ETL tools operate under the default assumption that the data you need to migrate to Databricks is structured according to data objects like Accounts and Opportunities, so you don’t need to worry about disassembling and reassembling your data structures.
Dedicated ETL tools are typically designed with less technical users in mind, so while they accomplish the same data movement that the Auto Loader approach supports, they don’t tend to require custom scripting or advanced knowledge of the Databricks environment. Rather, third-party ETL tools tend to require a basic set of connection properties like a URL, an account identifier, and the name of the appropriate Databricks environment.
Simplification of the ETL process through third-party tools helps data engineers and data scientists maintain control over their own data pipelines without needing constant support from a programming or IT team. Thus, tools like CData Sync are often used when an organization wants to migrate to Databricks, but does not already have the technical resources in place that would make the transition easy to accomplish in a short timeframe.
How to Set Up Databricks ETL
The details of setting up Databricks ETL again depends on which of the two approaches is used:
- Databricks’ built-in tool, Auto Loader
- Third-party ETL tools like CData Sync
Using Auto Loader
The full process for establishing a pipeline using Databricks’ built-in ETL tools is as follows:
- Create a new resource of type Azure Databricks in your Azure portal
- Log into your Azure portal, then navigate to Create Resource -> Analytics -> Azure Databricks
- Assign a workspace, resource group, location, and pricing tier to your new Databricks ETL resource
- Within your Databricks ETL resource, create a Spark Cluster
- Select Launch Workshop -> New Cluster
- Assign values like a name, mode, etc. to the new cluster
- Create a Scala Notebook for the new cluster where you will script the operations to ingest data into Databricks
- Select Create Notebook and set Scala as the language
- Create a connection string within Scala using the parameters from your Databricks instance
- Parameters include OAuth credentials like App ID, Client Key, Secret Key
- Read data from specified files using the Spark SDK
- g. methods like spark.read
- Transform data using SQL-based transformation syntax within the Spark SDK
- Load the data into Databricks using the Hadoop objects within the Spark SDK
Using a third-party ETL tool
The full process for establishing a pipeline with an external ETL tool may vary depending on the tool, but the overall approach is as follows:
- Set up a connection to Databricks
- Provide basic connection parameters like a URL, App ID, etc.
- Set up connections to data sources like CRMs, ERPs, accounting systems, etc.

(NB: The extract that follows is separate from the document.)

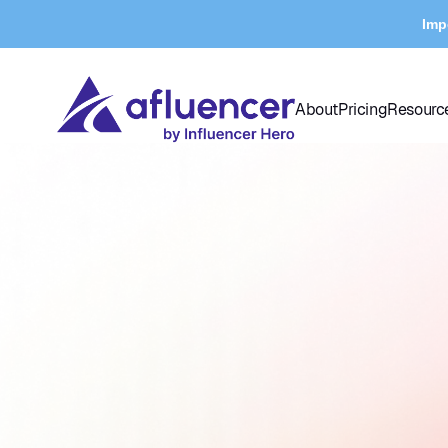
Imp
About
Pricing
Resourc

- Again, provide basic connection parameters
- Choose the data objects within data sources that should be migrated to Databricks
- Choose an automation schedule according to which data is replicated from each source to Databricks
CData Sync for Databricks
CData Sync provides automated continuous ETL/ELT data replication from any on-premises or cloud-hosted data source directly into Databricks. Sync can be hosted within your network or in the private cloud that hosts your Databricks environment.
Sync strips away the complexity of building ETL pipelines using the native Databricks tools and instead relies on a simple combination of configured connections and replication jobs to ensure that your critical business data ends up in Databricks. No matter how many different platforms you use for customer management, accounting, ERP, marketing automation, or raw data storage, Sync can seamlessly pipe data from every source into Databricks. Sync also helps organizations bridge the cloud-premise gap by connecting to both local and cloud-hosted platforms without any extra hassle.
Leveraging the power of Databricks requires the ability to populate the platform with data from all of your data sources. The most common strategy is building an ETL pipeline, and the easiest way to build an ETL pipeline is via CData Sync.